Municipal bonds are considered a safe investment because they are backed by the full faith and credit of the municipalities issuing them. For example, if you buy a municipal bond issued by your state government, you know that those funds will be returned to you—even if things don’t go so well for your state in the near future (as happened in Puerto Rico).
The main drawback to municipal bonds is that their rates have historically been lower than other fixed-income securities like corporate and Treasury bonds. But as interest rates rise during this low-rate environment—and they eventually will—you may see higher yields on these securities!
Peer-to-peer lending platforms
Peer-to-peer lending platforms allow you to lend your money directly to individuals and businesses. In many cases, you can earn a higher rate of return on your investment than you would from conventional fixed-income investments such as certificates of deposit (CDs).
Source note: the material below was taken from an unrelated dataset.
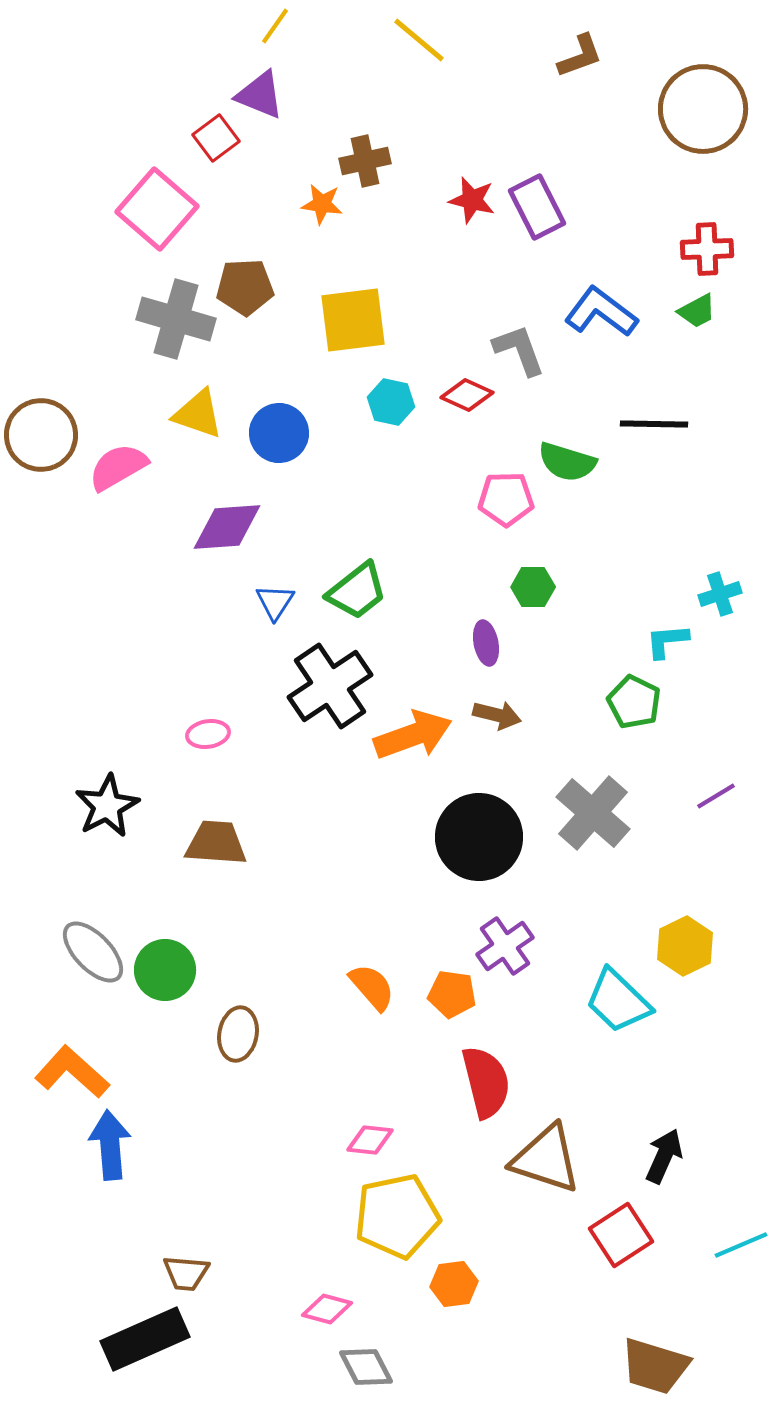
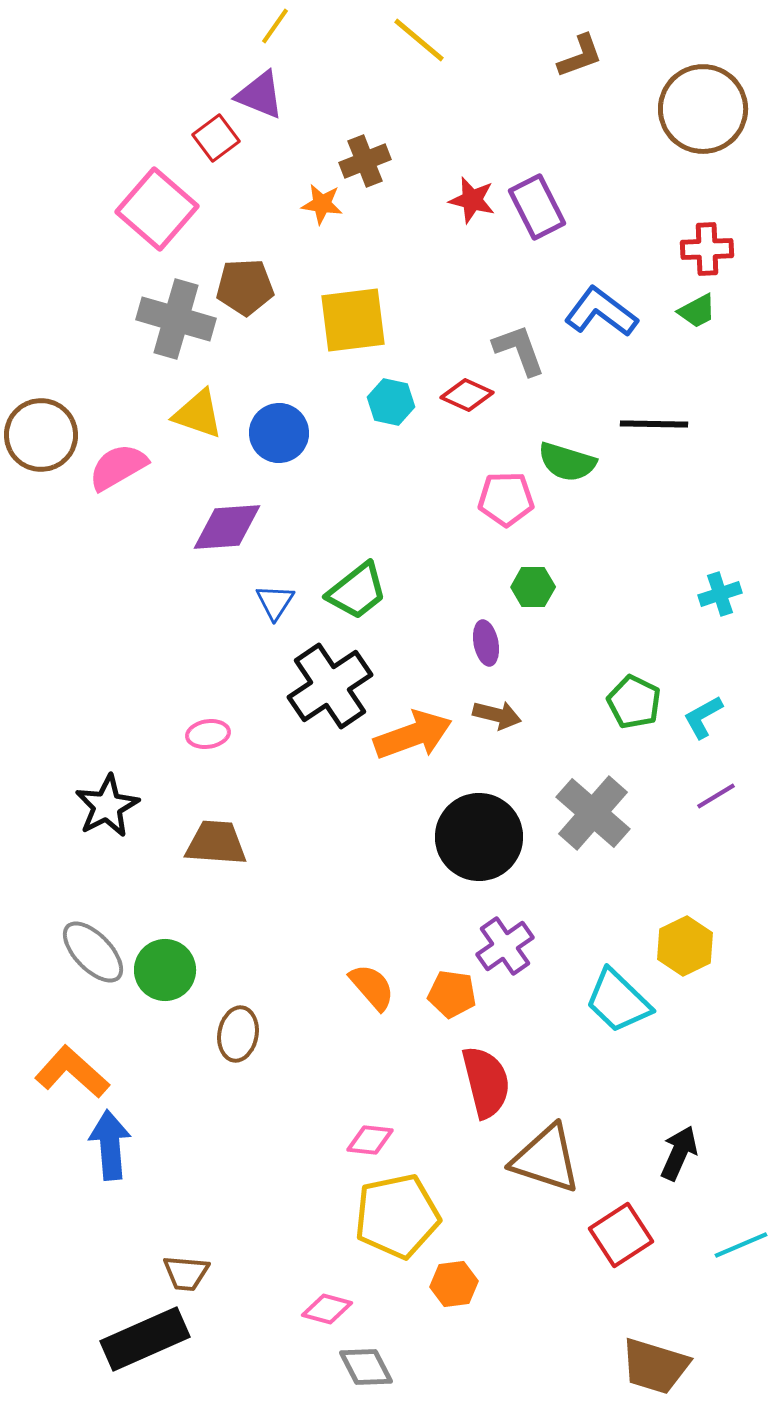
brown cross at (365, 161): rotated 9 degrees counterclockwise
cyan L-shape at (667, 641): moved 36 px right, 76 px down; rotated 24 degrees counterclockwise
black arrow at (664, 1156): moved 15 px right, 3 px up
How it works: After signing up with the platform, borrowers will submit loan applications that are reviewed by an employee at the financial institution backing the startup. If they’re approved, investors will receive periodic payments based on how much risk they choose to take with their investment.
There are a few good options
Unfortunately, the answer to that question is “not many.”
There are plenty of strong fixed-income investments for a low-rate environment. The problem is that most of them aren’t available to the average investor. And even if you could buy some of them, it would be difficult to do so without incurring significant risk or losing out on potential returns.
But there are still options—options that have lower risks than most alternatives while still keeping your money safe and earning interest at above-average rates. Here are some of the best ones:
- Peer-to-peer lending platforms: These let investors lend directly to small businesses and consumers through online platforms instead of going through banks or other financial institutions. Interest rates vary depending on which platform you use and what type of investment (loans or notes) you choose; Lending Club currently offers around 5% annual returns, while Prosper isn’t far behind with 4%. But keep in mind that these investments carry more risk than traditional bonds because if borrowers default, there’s no government insurance on top like there would be with Treasuries or corporate bonds—you’d need better credit scores than me!
It’s a good time to be in the market for fixed-income investments. In today’s low-rate environment, you should have no problem finding an investment that works for you and your needs. If you’re looking for a more hands-off approach, consider one of these online platforms or peer-to-peer lending services. Just make sure you do your research before choosing one!